Em novembro, escrevendo sobre como por vezes a informatização ao invés de ajudar, atrapalha, citei o exemplo da parafernália implementada no shopping Rio Sul para cobrar estacionamento. E comentei que a cobrança era feita abertamente, não obstante ser ilegal no município do Rio. Dias depois um leitor, cujo nome não lembro e cuja mensagem volatilizou-se em minha conturbada caixa postal, escrevia-me informando que eu pagava porque queria. Ele simplesmente se recusava a pagar. E além de ninguém reclamar, deixavam-no sair com seu carro. Achei a atitude correta, embora um tanto radical. Afinal, se o segurança resolvesse criar caso, o que fazer?
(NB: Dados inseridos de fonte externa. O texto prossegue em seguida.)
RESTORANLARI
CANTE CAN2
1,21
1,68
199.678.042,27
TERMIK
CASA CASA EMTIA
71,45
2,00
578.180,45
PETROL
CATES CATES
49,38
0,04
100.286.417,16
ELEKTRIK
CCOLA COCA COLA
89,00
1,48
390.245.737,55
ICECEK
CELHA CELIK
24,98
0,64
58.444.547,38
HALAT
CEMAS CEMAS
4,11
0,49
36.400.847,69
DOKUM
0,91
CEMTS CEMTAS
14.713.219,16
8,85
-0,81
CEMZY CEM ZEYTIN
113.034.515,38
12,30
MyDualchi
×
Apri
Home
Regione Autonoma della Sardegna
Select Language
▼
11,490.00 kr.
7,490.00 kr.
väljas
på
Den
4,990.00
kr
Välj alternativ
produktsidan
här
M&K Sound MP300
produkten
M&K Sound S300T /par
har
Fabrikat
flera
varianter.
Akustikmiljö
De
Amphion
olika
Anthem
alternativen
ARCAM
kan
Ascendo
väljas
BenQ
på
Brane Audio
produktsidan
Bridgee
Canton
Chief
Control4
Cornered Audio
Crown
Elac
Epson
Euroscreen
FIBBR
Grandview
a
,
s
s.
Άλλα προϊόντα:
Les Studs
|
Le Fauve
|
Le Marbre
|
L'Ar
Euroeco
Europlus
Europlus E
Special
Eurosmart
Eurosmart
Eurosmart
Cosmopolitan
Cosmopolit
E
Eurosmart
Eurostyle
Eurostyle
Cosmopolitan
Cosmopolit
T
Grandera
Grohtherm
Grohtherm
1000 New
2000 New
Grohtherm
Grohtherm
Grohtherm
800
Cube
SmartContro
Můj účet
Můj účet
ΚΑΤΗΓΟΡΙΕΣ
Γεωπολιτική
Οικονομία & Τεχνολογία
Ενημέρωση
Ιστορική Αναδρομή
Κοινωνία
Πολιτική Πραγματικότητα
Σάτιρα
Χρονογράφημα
Dia destes almocei em um shopping com um grupo de amigos. Na saída, quando me dispunha a pagar o estacionamento, um deles perguntou-me espantado se eu ainda pagava estacionamento em shopping. Pagava, respondi eu. Que remédio? Ora, disse ele, bastava citar a Lei Municipal nr. 2.050 que proibia a cobrança. Por acaso eu não sabia da Lei? Sabia, respondi envergonhado. Mas pagava assim mesmo para evitar discussão. Afinal eram apenas R$ 1,50. Pois fazia muito mal em pagar, disseme ele. Pouco ou muito, a cobrança era ilegal e era meu direito recusar-me a pagar.
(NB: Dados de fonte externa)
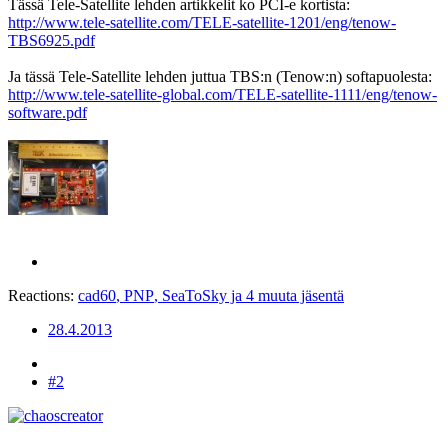
Tässä Tele-Satellite lehden artikkelit ko PCI-e kortista:
http://www.tele-satellite.com/TELE-satellite-1201/eng/tenow-
TBS6925.pdf
Ja tässä Tele-Satellite lehden juttua TBS:n (Tenow:n) softapuolesta:
http://www.tele-satellite-global.com/TELE-satellite-1111/eng/tenow-
software.pdf
Reactions:
cad60
,
PNP
,
SeaToSky
ja 4 muuta jäsentä
28.4.2013
#2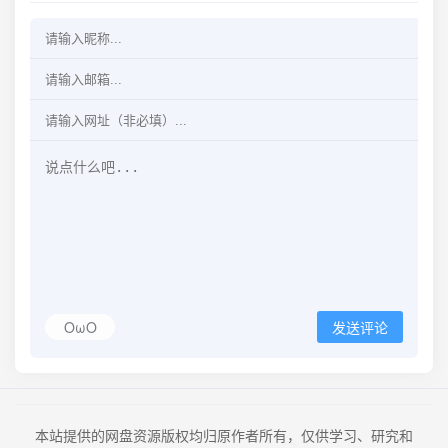
OωO
发送评论
本站提供的网盘资源版权均归原作者所有，仅供学习、研究和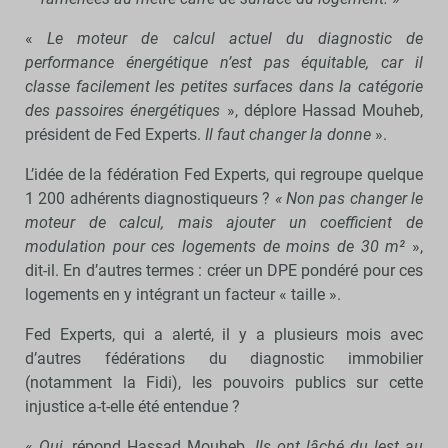
«
Le moteur de calcul actuel du diagnostic de
performance énergétique n’est pas équitable, car il
classe facilement les petites surfaces dans la catégorie
des passoires énergétiques
», déplore Hassad Mouheb,
président de Fed Experts.
Il faut changer la donne
».
L’idée de la fédération Fed Experts, qui regroupe quelque
1 200 adhérents diagnostiqueurs ?
« Non pas changer le
moteur de calcul, mais ajouter un coefficient de
modulation pour ces logements de moins de 30 m²
»,
dit-il. En d’autres termes : créer un DPE pondéré pour ces
logements en y intégrant un facteur « taille ».
Fed Experts, qui a alerté, il y a plusieurs mois avec
d’autres fédérations du diagnostic immobilier
(notamment la Fidi), les pouvoirs publics sur cette
injustice a-t-elle été entendue ?
«
Oui
, répond Hassad Mouheb.
Ils ont lâché du lest au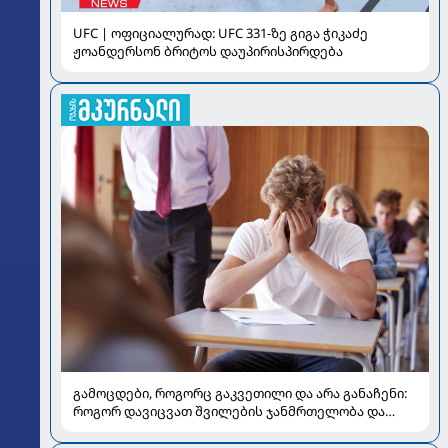
UFC | ოფიციალურად: UFC 331-ზე გიგა ჭიკაძე
ჟოანდერსონ ბრიტოს დაუპირისპირდება
გამოცდები, როგორც გაკვეთილი და არა განაჩენი:
როგორ დავიცვათ შვილების ჯანმრთელობა და
მომავალი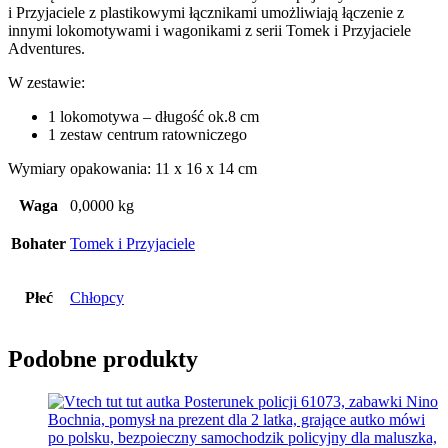
i Przyjaciele z plastikowymi łącznikami umożliwiają łączenie z
innymi lokomotywami i wagonikami z serii Tomek i Przyjaciele
Adventures.
W zestawie:
1 lokomotywa – długość ok.8 cm
1 zestaw centrum ratowniczego
Wymiary opakowania: 11 x 16 x 14 cm
Waga
0,0000 kg
Bohater
Tomek i Przyjaciele
Płeć
Chłopcy
Podobne produkty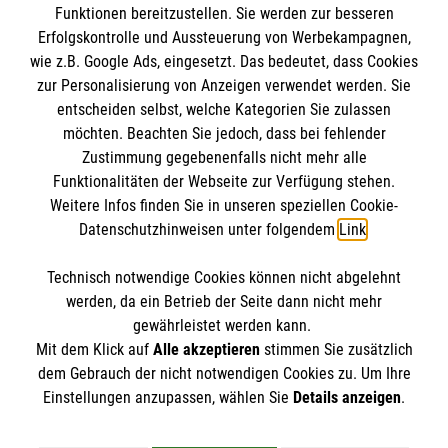
Funktionen bereitzustellen. Sie werden zur besseren
Erfolgskontrolle und Aussteuerung von Werbekampagnen,
Impressum
wie z.B. Google Ads, eingesetzt. Das bedeutet, dass Cookies
Datenschutz
Die Malteser
zur Personalisierung von Anzeigen verwendet werden. Sie
Kontakt
entscheiden selbst, welche Kategorien Sie zulassen
Barrierefreiheit
möchten. Beachten Sie jedoch, dass bei fehlender
Malteser in Deutschland
Zustimmung gegebenenfalls nicht mehr alle
Malteserorden
Funktionalitäten der Webseite zur Verfügung stehen.
Spendenkonto
Weitere Infos finden Sie in unseren speziellen Cookie-
Sharepoint
Datenschutzhinweisen unter folgendem
Link
.
Empfänger: Malteser Hilfsdienst e.V.
Technisch notwendige Cookies können nicht abgelehnt
Bank: Pax-Bank für Kirche und Caritas eG
So finden Sie uns
werden, da ein Betrieb der Seite dann nicht mehr
IBAN: DE03 3706 0120 1201 2040 18
gewährleistet werden kann.
Mit dem Klick auf
Alle akzeptieren
stimmen Sie zusätzlich
BIC: GENODED1PA7
Tribseer Damm 2
dem Gebrauch der nicht notwendigen Cookies zu. Um Ihre
online spenden
Der Malteser Hilfsdienst e.V. ist als eingetragene
Einstellungen anzupassen, wählen Sie
Details anzeigen
.
18439 Stralsund
gemeinnützige Organisation von der Körperschaft- und
Telefon: 03831 26 29 0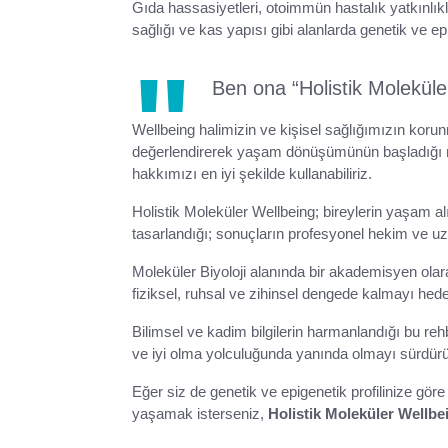
Gıda hassasiyetleri, otoimmün hastalık yatkınlıkları
sağlığı ve kas yapısı gibi alanlarda genetik ve epi
Ben ona “Holistik Moleküle
Wellbeing halimizin ve kişisel sağlığımızın korun
değerlendirerek yaşam dönüşümünün başladığı nokt
hakkımızı en iyi şekilde kullanabiliriz.
Holistik Moleküler Wellbeing; bireylerin yaşam alı
tasarlandığı; sonuçların profesyonel hekim ve uz
Moleküler Biyoloji alanında bir akademisyen olara
fiziksel, ruhsal ve zihinsel dengede kalmayı hed
Bilimsel ve kadim bilgilerin harmanlandığı bu rehb
ve iyi olma yolculuğunda yanında olmayı sürdür
Eğer siz de genetik ve epigenetik profilinize göre 
yaşamak isterseniz,
Holistik Moleküler Well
Evidentemente, ele estava coberto de razão. Resolvi experimentar. Pois não é que funciona? Nos dois shoppings que mais freqüento, o Rio Sul e o Off Price que fica em frente, a coisa é automática. No primeiro, basta citar a Lei 2050 para a cancela abrir-se milagrosamente como a caverna do Ali Babá. No segundo, exigem que você escreva seu nome e o número da lei no papelucho que seria o recibo. Mas não insistem na cobrança. Nos demais shoppings, a coisa não deve ser diferente.
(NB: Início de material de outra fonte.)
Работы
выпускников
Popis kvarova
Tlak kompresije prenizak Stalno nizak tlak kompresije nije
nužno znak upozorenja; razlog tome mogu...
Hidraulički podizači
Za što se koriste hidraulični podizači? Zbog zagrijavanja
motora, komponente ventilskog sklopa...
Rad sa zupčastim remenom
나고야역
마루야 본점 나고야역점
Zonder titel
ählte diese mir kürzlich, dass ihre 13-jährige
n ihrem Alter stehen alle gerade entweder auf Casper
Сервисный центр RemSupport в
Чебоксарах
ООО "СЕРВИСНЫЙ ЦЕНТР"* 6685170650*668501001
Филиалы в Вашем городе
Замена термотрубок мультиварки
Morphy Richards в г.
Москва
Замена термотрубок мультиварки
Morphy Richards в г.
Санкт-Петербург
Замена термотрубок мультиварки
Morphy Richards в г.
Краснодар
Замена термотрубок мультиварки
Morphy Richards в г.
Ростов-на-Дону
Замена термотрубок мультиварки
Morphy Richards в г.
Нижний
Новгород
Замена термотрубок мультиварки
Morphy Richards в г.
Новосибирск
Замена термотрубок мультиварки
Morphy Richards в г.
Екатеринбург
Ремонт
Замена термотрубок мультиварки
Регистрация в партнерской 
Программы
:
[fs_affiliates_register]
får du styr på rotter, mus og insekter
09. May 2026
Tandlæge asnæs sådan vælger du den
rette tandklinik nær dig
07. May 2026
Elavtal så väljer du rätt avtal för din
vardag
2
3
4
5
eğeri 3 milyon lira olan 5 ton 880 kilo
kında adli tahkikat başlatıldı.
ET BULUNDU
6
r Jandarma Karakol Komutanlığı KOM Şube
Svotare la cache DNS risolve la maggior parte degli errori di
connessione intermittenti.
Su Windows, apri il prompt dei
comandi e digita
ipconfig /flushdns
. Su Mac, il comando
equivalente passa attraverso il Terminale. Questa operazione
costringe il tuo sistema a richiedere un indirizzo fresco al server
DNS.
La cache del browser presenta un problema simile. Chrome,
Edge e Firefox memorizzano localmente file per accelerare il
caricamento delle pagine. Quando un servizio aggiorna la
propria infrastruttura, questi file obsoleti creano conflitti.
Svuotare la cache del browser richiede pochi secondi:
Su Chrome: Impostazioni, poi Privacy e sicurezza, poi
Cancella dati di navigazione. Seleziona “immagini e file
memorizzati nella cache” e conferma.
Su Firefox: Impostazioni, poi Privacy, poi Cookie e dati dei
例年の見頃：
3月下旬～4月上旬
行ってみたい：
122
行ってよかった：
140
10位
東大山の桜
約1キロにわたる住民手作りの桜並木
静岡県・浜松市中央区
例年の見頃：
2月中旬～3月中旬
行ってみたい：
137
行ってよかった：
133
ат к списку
Em princípio, acho que o valor cobrado nos shoppings até seria razoável, considerando-se que não é muito superior ao preço dos estacionamentos rotativos em plena via pública, onde o IPVA pago anualmente já deveria garantir o direito de circular e estacionar. Portanto, não fosse ilegal, a cobrança seria até justa. Mas sendo, como admitir que seja feita abertamente? Que Município é este que aprova e sanciona uma Lei e permite que ela seja tão escancaradamente desobedecida? Afinal, meu direito não se esgota em não pagar o que me é cobrado ilegalmente, mas também em não ser constrangido, na porta de um shopping, a exigir de um segurança que uma lei seja cumprida. Pois ou ela é obedecida ou revogada. O que não se pode tolerar é que, existindo, seja tão descaradamente ignorada. Atitude que pode levar a uma perigosa ilação: afinal, se esta lei pode ser descumprida, por que não todas as demais?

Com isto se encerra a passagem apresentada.